What about knowing enough to be certain enough that unknowns won’t have a material impact on decisions X?
Q: Does vrisk require it’s own mitigation strategies distinct from those of xrisk and srisk?
A: Yes and no. See indirect normativity… I’ll expand more on this later.
Q: What if value calcification is actually desirable in some cases, such as locking in beneficial values like empathy or well-being?
A: It is imprudent to calcify value to the Nth degree because we don’t know what values we will discover that may replace or outrank existing values.
Q: Could there be trade-offs that you’re not considering?
A: Yes
Moral Risk
Note, if one a sees morals and values as the same thing, then m-risk could be a synonym for v-risk. However some see values as including ethical concerns as well as personal preferences, aesthetics and cultural ideals.
The Orthogonality Thesis implies Value Risk
According to Nick Bostrom’s Orthogonality Thesis, Superintelligent AI may converge on values inimical to human values (i.e. and as a result may be indifferent to the value we have to survive and thrive.
From an objective view, this may not be so bad if AI’s values are objectively correct and human values (at least some of them) are objectively wrong or worse.
Value Rightness
All this assumes that some kind of ‘value rightness’ exists – such that ideal agents would stance-independently converge on it.

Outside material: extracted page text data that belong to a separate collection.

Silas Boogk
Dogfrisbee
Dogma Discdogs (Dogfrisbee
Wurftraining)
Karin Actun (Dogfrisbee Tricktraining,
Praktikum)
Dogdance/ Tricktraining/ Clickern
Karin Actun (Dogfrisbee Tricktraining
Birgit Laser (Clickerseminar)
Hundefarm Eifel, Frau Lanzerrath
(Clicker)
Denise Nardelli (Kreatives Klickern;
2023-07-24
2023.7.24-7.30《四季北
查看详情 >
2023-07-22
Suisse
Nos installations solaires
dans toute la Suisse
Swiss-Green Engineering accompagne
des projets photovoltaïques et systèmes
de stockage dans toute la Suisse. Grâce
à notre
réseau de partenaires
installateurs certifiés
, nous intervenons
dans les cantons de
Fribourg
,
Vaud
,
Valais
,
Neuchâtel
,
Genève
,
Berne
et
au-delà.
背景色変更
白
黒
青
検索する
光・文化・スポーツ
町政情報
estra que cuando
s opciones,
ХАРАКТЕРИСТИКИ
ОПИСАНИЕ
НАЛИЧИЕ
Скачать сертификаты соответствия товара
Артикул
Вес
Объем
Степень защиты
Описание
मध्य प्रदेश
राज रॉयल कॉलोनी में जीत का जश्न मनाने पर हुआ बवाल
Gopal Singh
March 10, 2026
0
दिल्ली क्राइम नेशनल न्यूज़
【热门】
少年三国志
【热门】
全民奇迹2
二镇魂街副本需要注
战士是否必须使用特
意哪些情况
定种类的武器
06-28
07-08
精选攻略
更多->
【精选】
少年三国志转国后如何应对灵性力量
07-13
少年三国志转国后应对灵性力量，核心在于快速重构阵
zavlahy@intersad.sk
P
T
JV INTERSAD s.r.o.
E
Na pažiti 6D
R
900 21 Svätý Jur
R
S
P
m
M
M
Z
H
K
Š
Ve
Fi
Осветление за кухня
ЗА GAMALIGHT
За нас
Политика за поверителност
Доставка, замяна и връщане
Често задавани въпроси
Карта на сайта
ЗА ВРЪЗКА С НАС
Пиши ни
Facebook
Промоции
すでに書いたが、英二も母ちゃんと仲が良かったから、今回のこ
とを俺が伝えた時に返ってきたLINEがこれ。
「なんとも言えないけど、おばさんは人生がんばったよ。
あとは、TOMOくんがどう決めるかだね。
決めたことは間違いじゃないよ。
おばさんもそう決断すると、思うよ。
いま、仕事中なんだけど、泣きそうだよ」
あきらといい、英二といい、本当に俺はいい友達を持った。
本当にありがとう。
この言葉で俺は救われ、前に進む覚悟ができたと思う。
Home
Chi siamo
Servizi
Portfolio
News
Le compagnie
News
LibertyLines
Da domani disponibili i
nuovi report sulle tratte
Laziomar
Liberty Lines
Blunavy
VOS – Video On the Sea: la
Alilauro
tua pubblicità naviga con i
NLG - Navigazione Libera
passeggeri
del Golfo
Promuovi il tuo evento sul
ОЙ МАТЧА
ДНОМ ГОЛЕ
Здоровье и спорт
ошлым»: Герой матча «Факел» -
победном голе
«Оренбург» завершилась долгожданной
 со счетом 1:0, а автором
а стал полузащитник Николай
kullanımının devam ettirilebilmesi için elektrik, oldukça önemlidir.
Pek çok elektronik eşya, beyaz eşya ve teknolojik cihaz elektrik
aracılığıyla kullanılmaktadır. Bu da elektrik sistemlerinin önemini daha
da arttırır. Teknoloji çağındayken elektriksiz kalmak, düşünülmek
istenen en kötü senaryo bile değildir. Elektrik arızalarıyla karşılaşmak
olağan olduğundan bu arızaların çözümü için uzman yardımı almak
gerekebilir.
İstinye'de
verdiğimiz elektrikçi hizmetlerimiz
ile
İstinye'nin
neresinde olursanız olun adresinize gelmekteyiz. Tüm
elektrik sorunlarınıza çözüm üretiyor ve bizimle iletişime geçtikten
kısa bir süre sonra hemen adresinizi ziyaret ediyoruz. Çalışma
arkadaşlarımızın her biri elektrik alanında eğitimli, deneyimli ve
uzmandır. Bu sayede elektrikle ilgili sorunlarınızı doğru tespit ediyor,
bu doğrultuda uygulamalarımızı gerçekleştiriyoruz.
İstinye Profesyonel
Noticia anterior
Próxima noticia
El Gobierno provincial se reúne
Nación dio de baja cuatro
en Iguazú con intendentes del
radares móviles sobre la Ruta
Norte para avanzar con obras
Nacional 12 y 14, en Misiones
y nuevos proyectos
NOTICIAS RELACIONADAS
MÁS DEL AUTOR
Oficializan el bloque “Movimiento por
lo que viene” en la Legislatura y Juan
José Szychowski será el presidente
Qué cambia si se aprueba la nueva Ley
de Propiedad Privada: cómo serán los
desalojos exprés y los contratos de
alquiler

Value rightness may be equivalent to ‘moral rightness’ which Nick Boston describes in his superintelligence book chapter 13.
Moral Realism
The candidate for moral rightness I favor is moral realism of the sort which combines rational stance independence and empirical access to objective morally relevant feature.
However, the vrisk argument doesn’t require moral rightness to work, and it is certainly not required that moral realism (as I conceive of it, or in other forms more generally) to be true.
Indirect Normativity to Mitigate Value Risk
To achieve objective moral rightness we may need to work on engineering some kind of indirect normativity, possibly involving constrained Oracle AI, from which to bootstrap unconstrained Superintelligent AI.
A constrained Oracle AI may help us in further discovering the landscapes of value, and identifying pathways to objectively awesome value. This may not need to be achieved all at once. We could first achieve existential security, and go through iterations of long reflections in order to have a clear idea of what the landscape of value looks like, finding the edges of our understanding of value and working outwards from there.
If superintelligence were locked in to totalizing some calcified suboptimal value, this could be curtail the realisation of objectively better values, and nullify the possibility of achieving an/the optimal value system.
Risk Hierarchy & Priority
Risk Hierarchy and Priority: In a taxonomy of possible risk types, value risk (VRisk) may sit rather high up as it may be causally upstream from other risk types. Malignant values could increase suffering risks if the values tolerate or even promote unnecessary harm (i.e. torture is permissible as long as it’s fun for the torturer), or even extinction (i.e. suffering is so very bad such that our overriding obligation is to ensure the permanent extinction all life capable of suffering – a vacuum phase collapse should suffice).
Notes
V-Risk is not to be confused with:
- Value at risk (VaR): A financial metric that estimates how much a portfolio could lose over a given time period. VaR is used by banks and financial institutions to assess the risk and profitability of investments.
- Value of risk (VOR): The financial benefit that a risk-taking activity will bring to an organization’s stakeholders. VOR requires a company to examine the components of the cost of risk and treat them as an investment option.
- Moral hazard: In economics, a moral hazard is a situation where an economic actor has an incentive to increase its exposure to risk because it does not bear the full costs of that risk.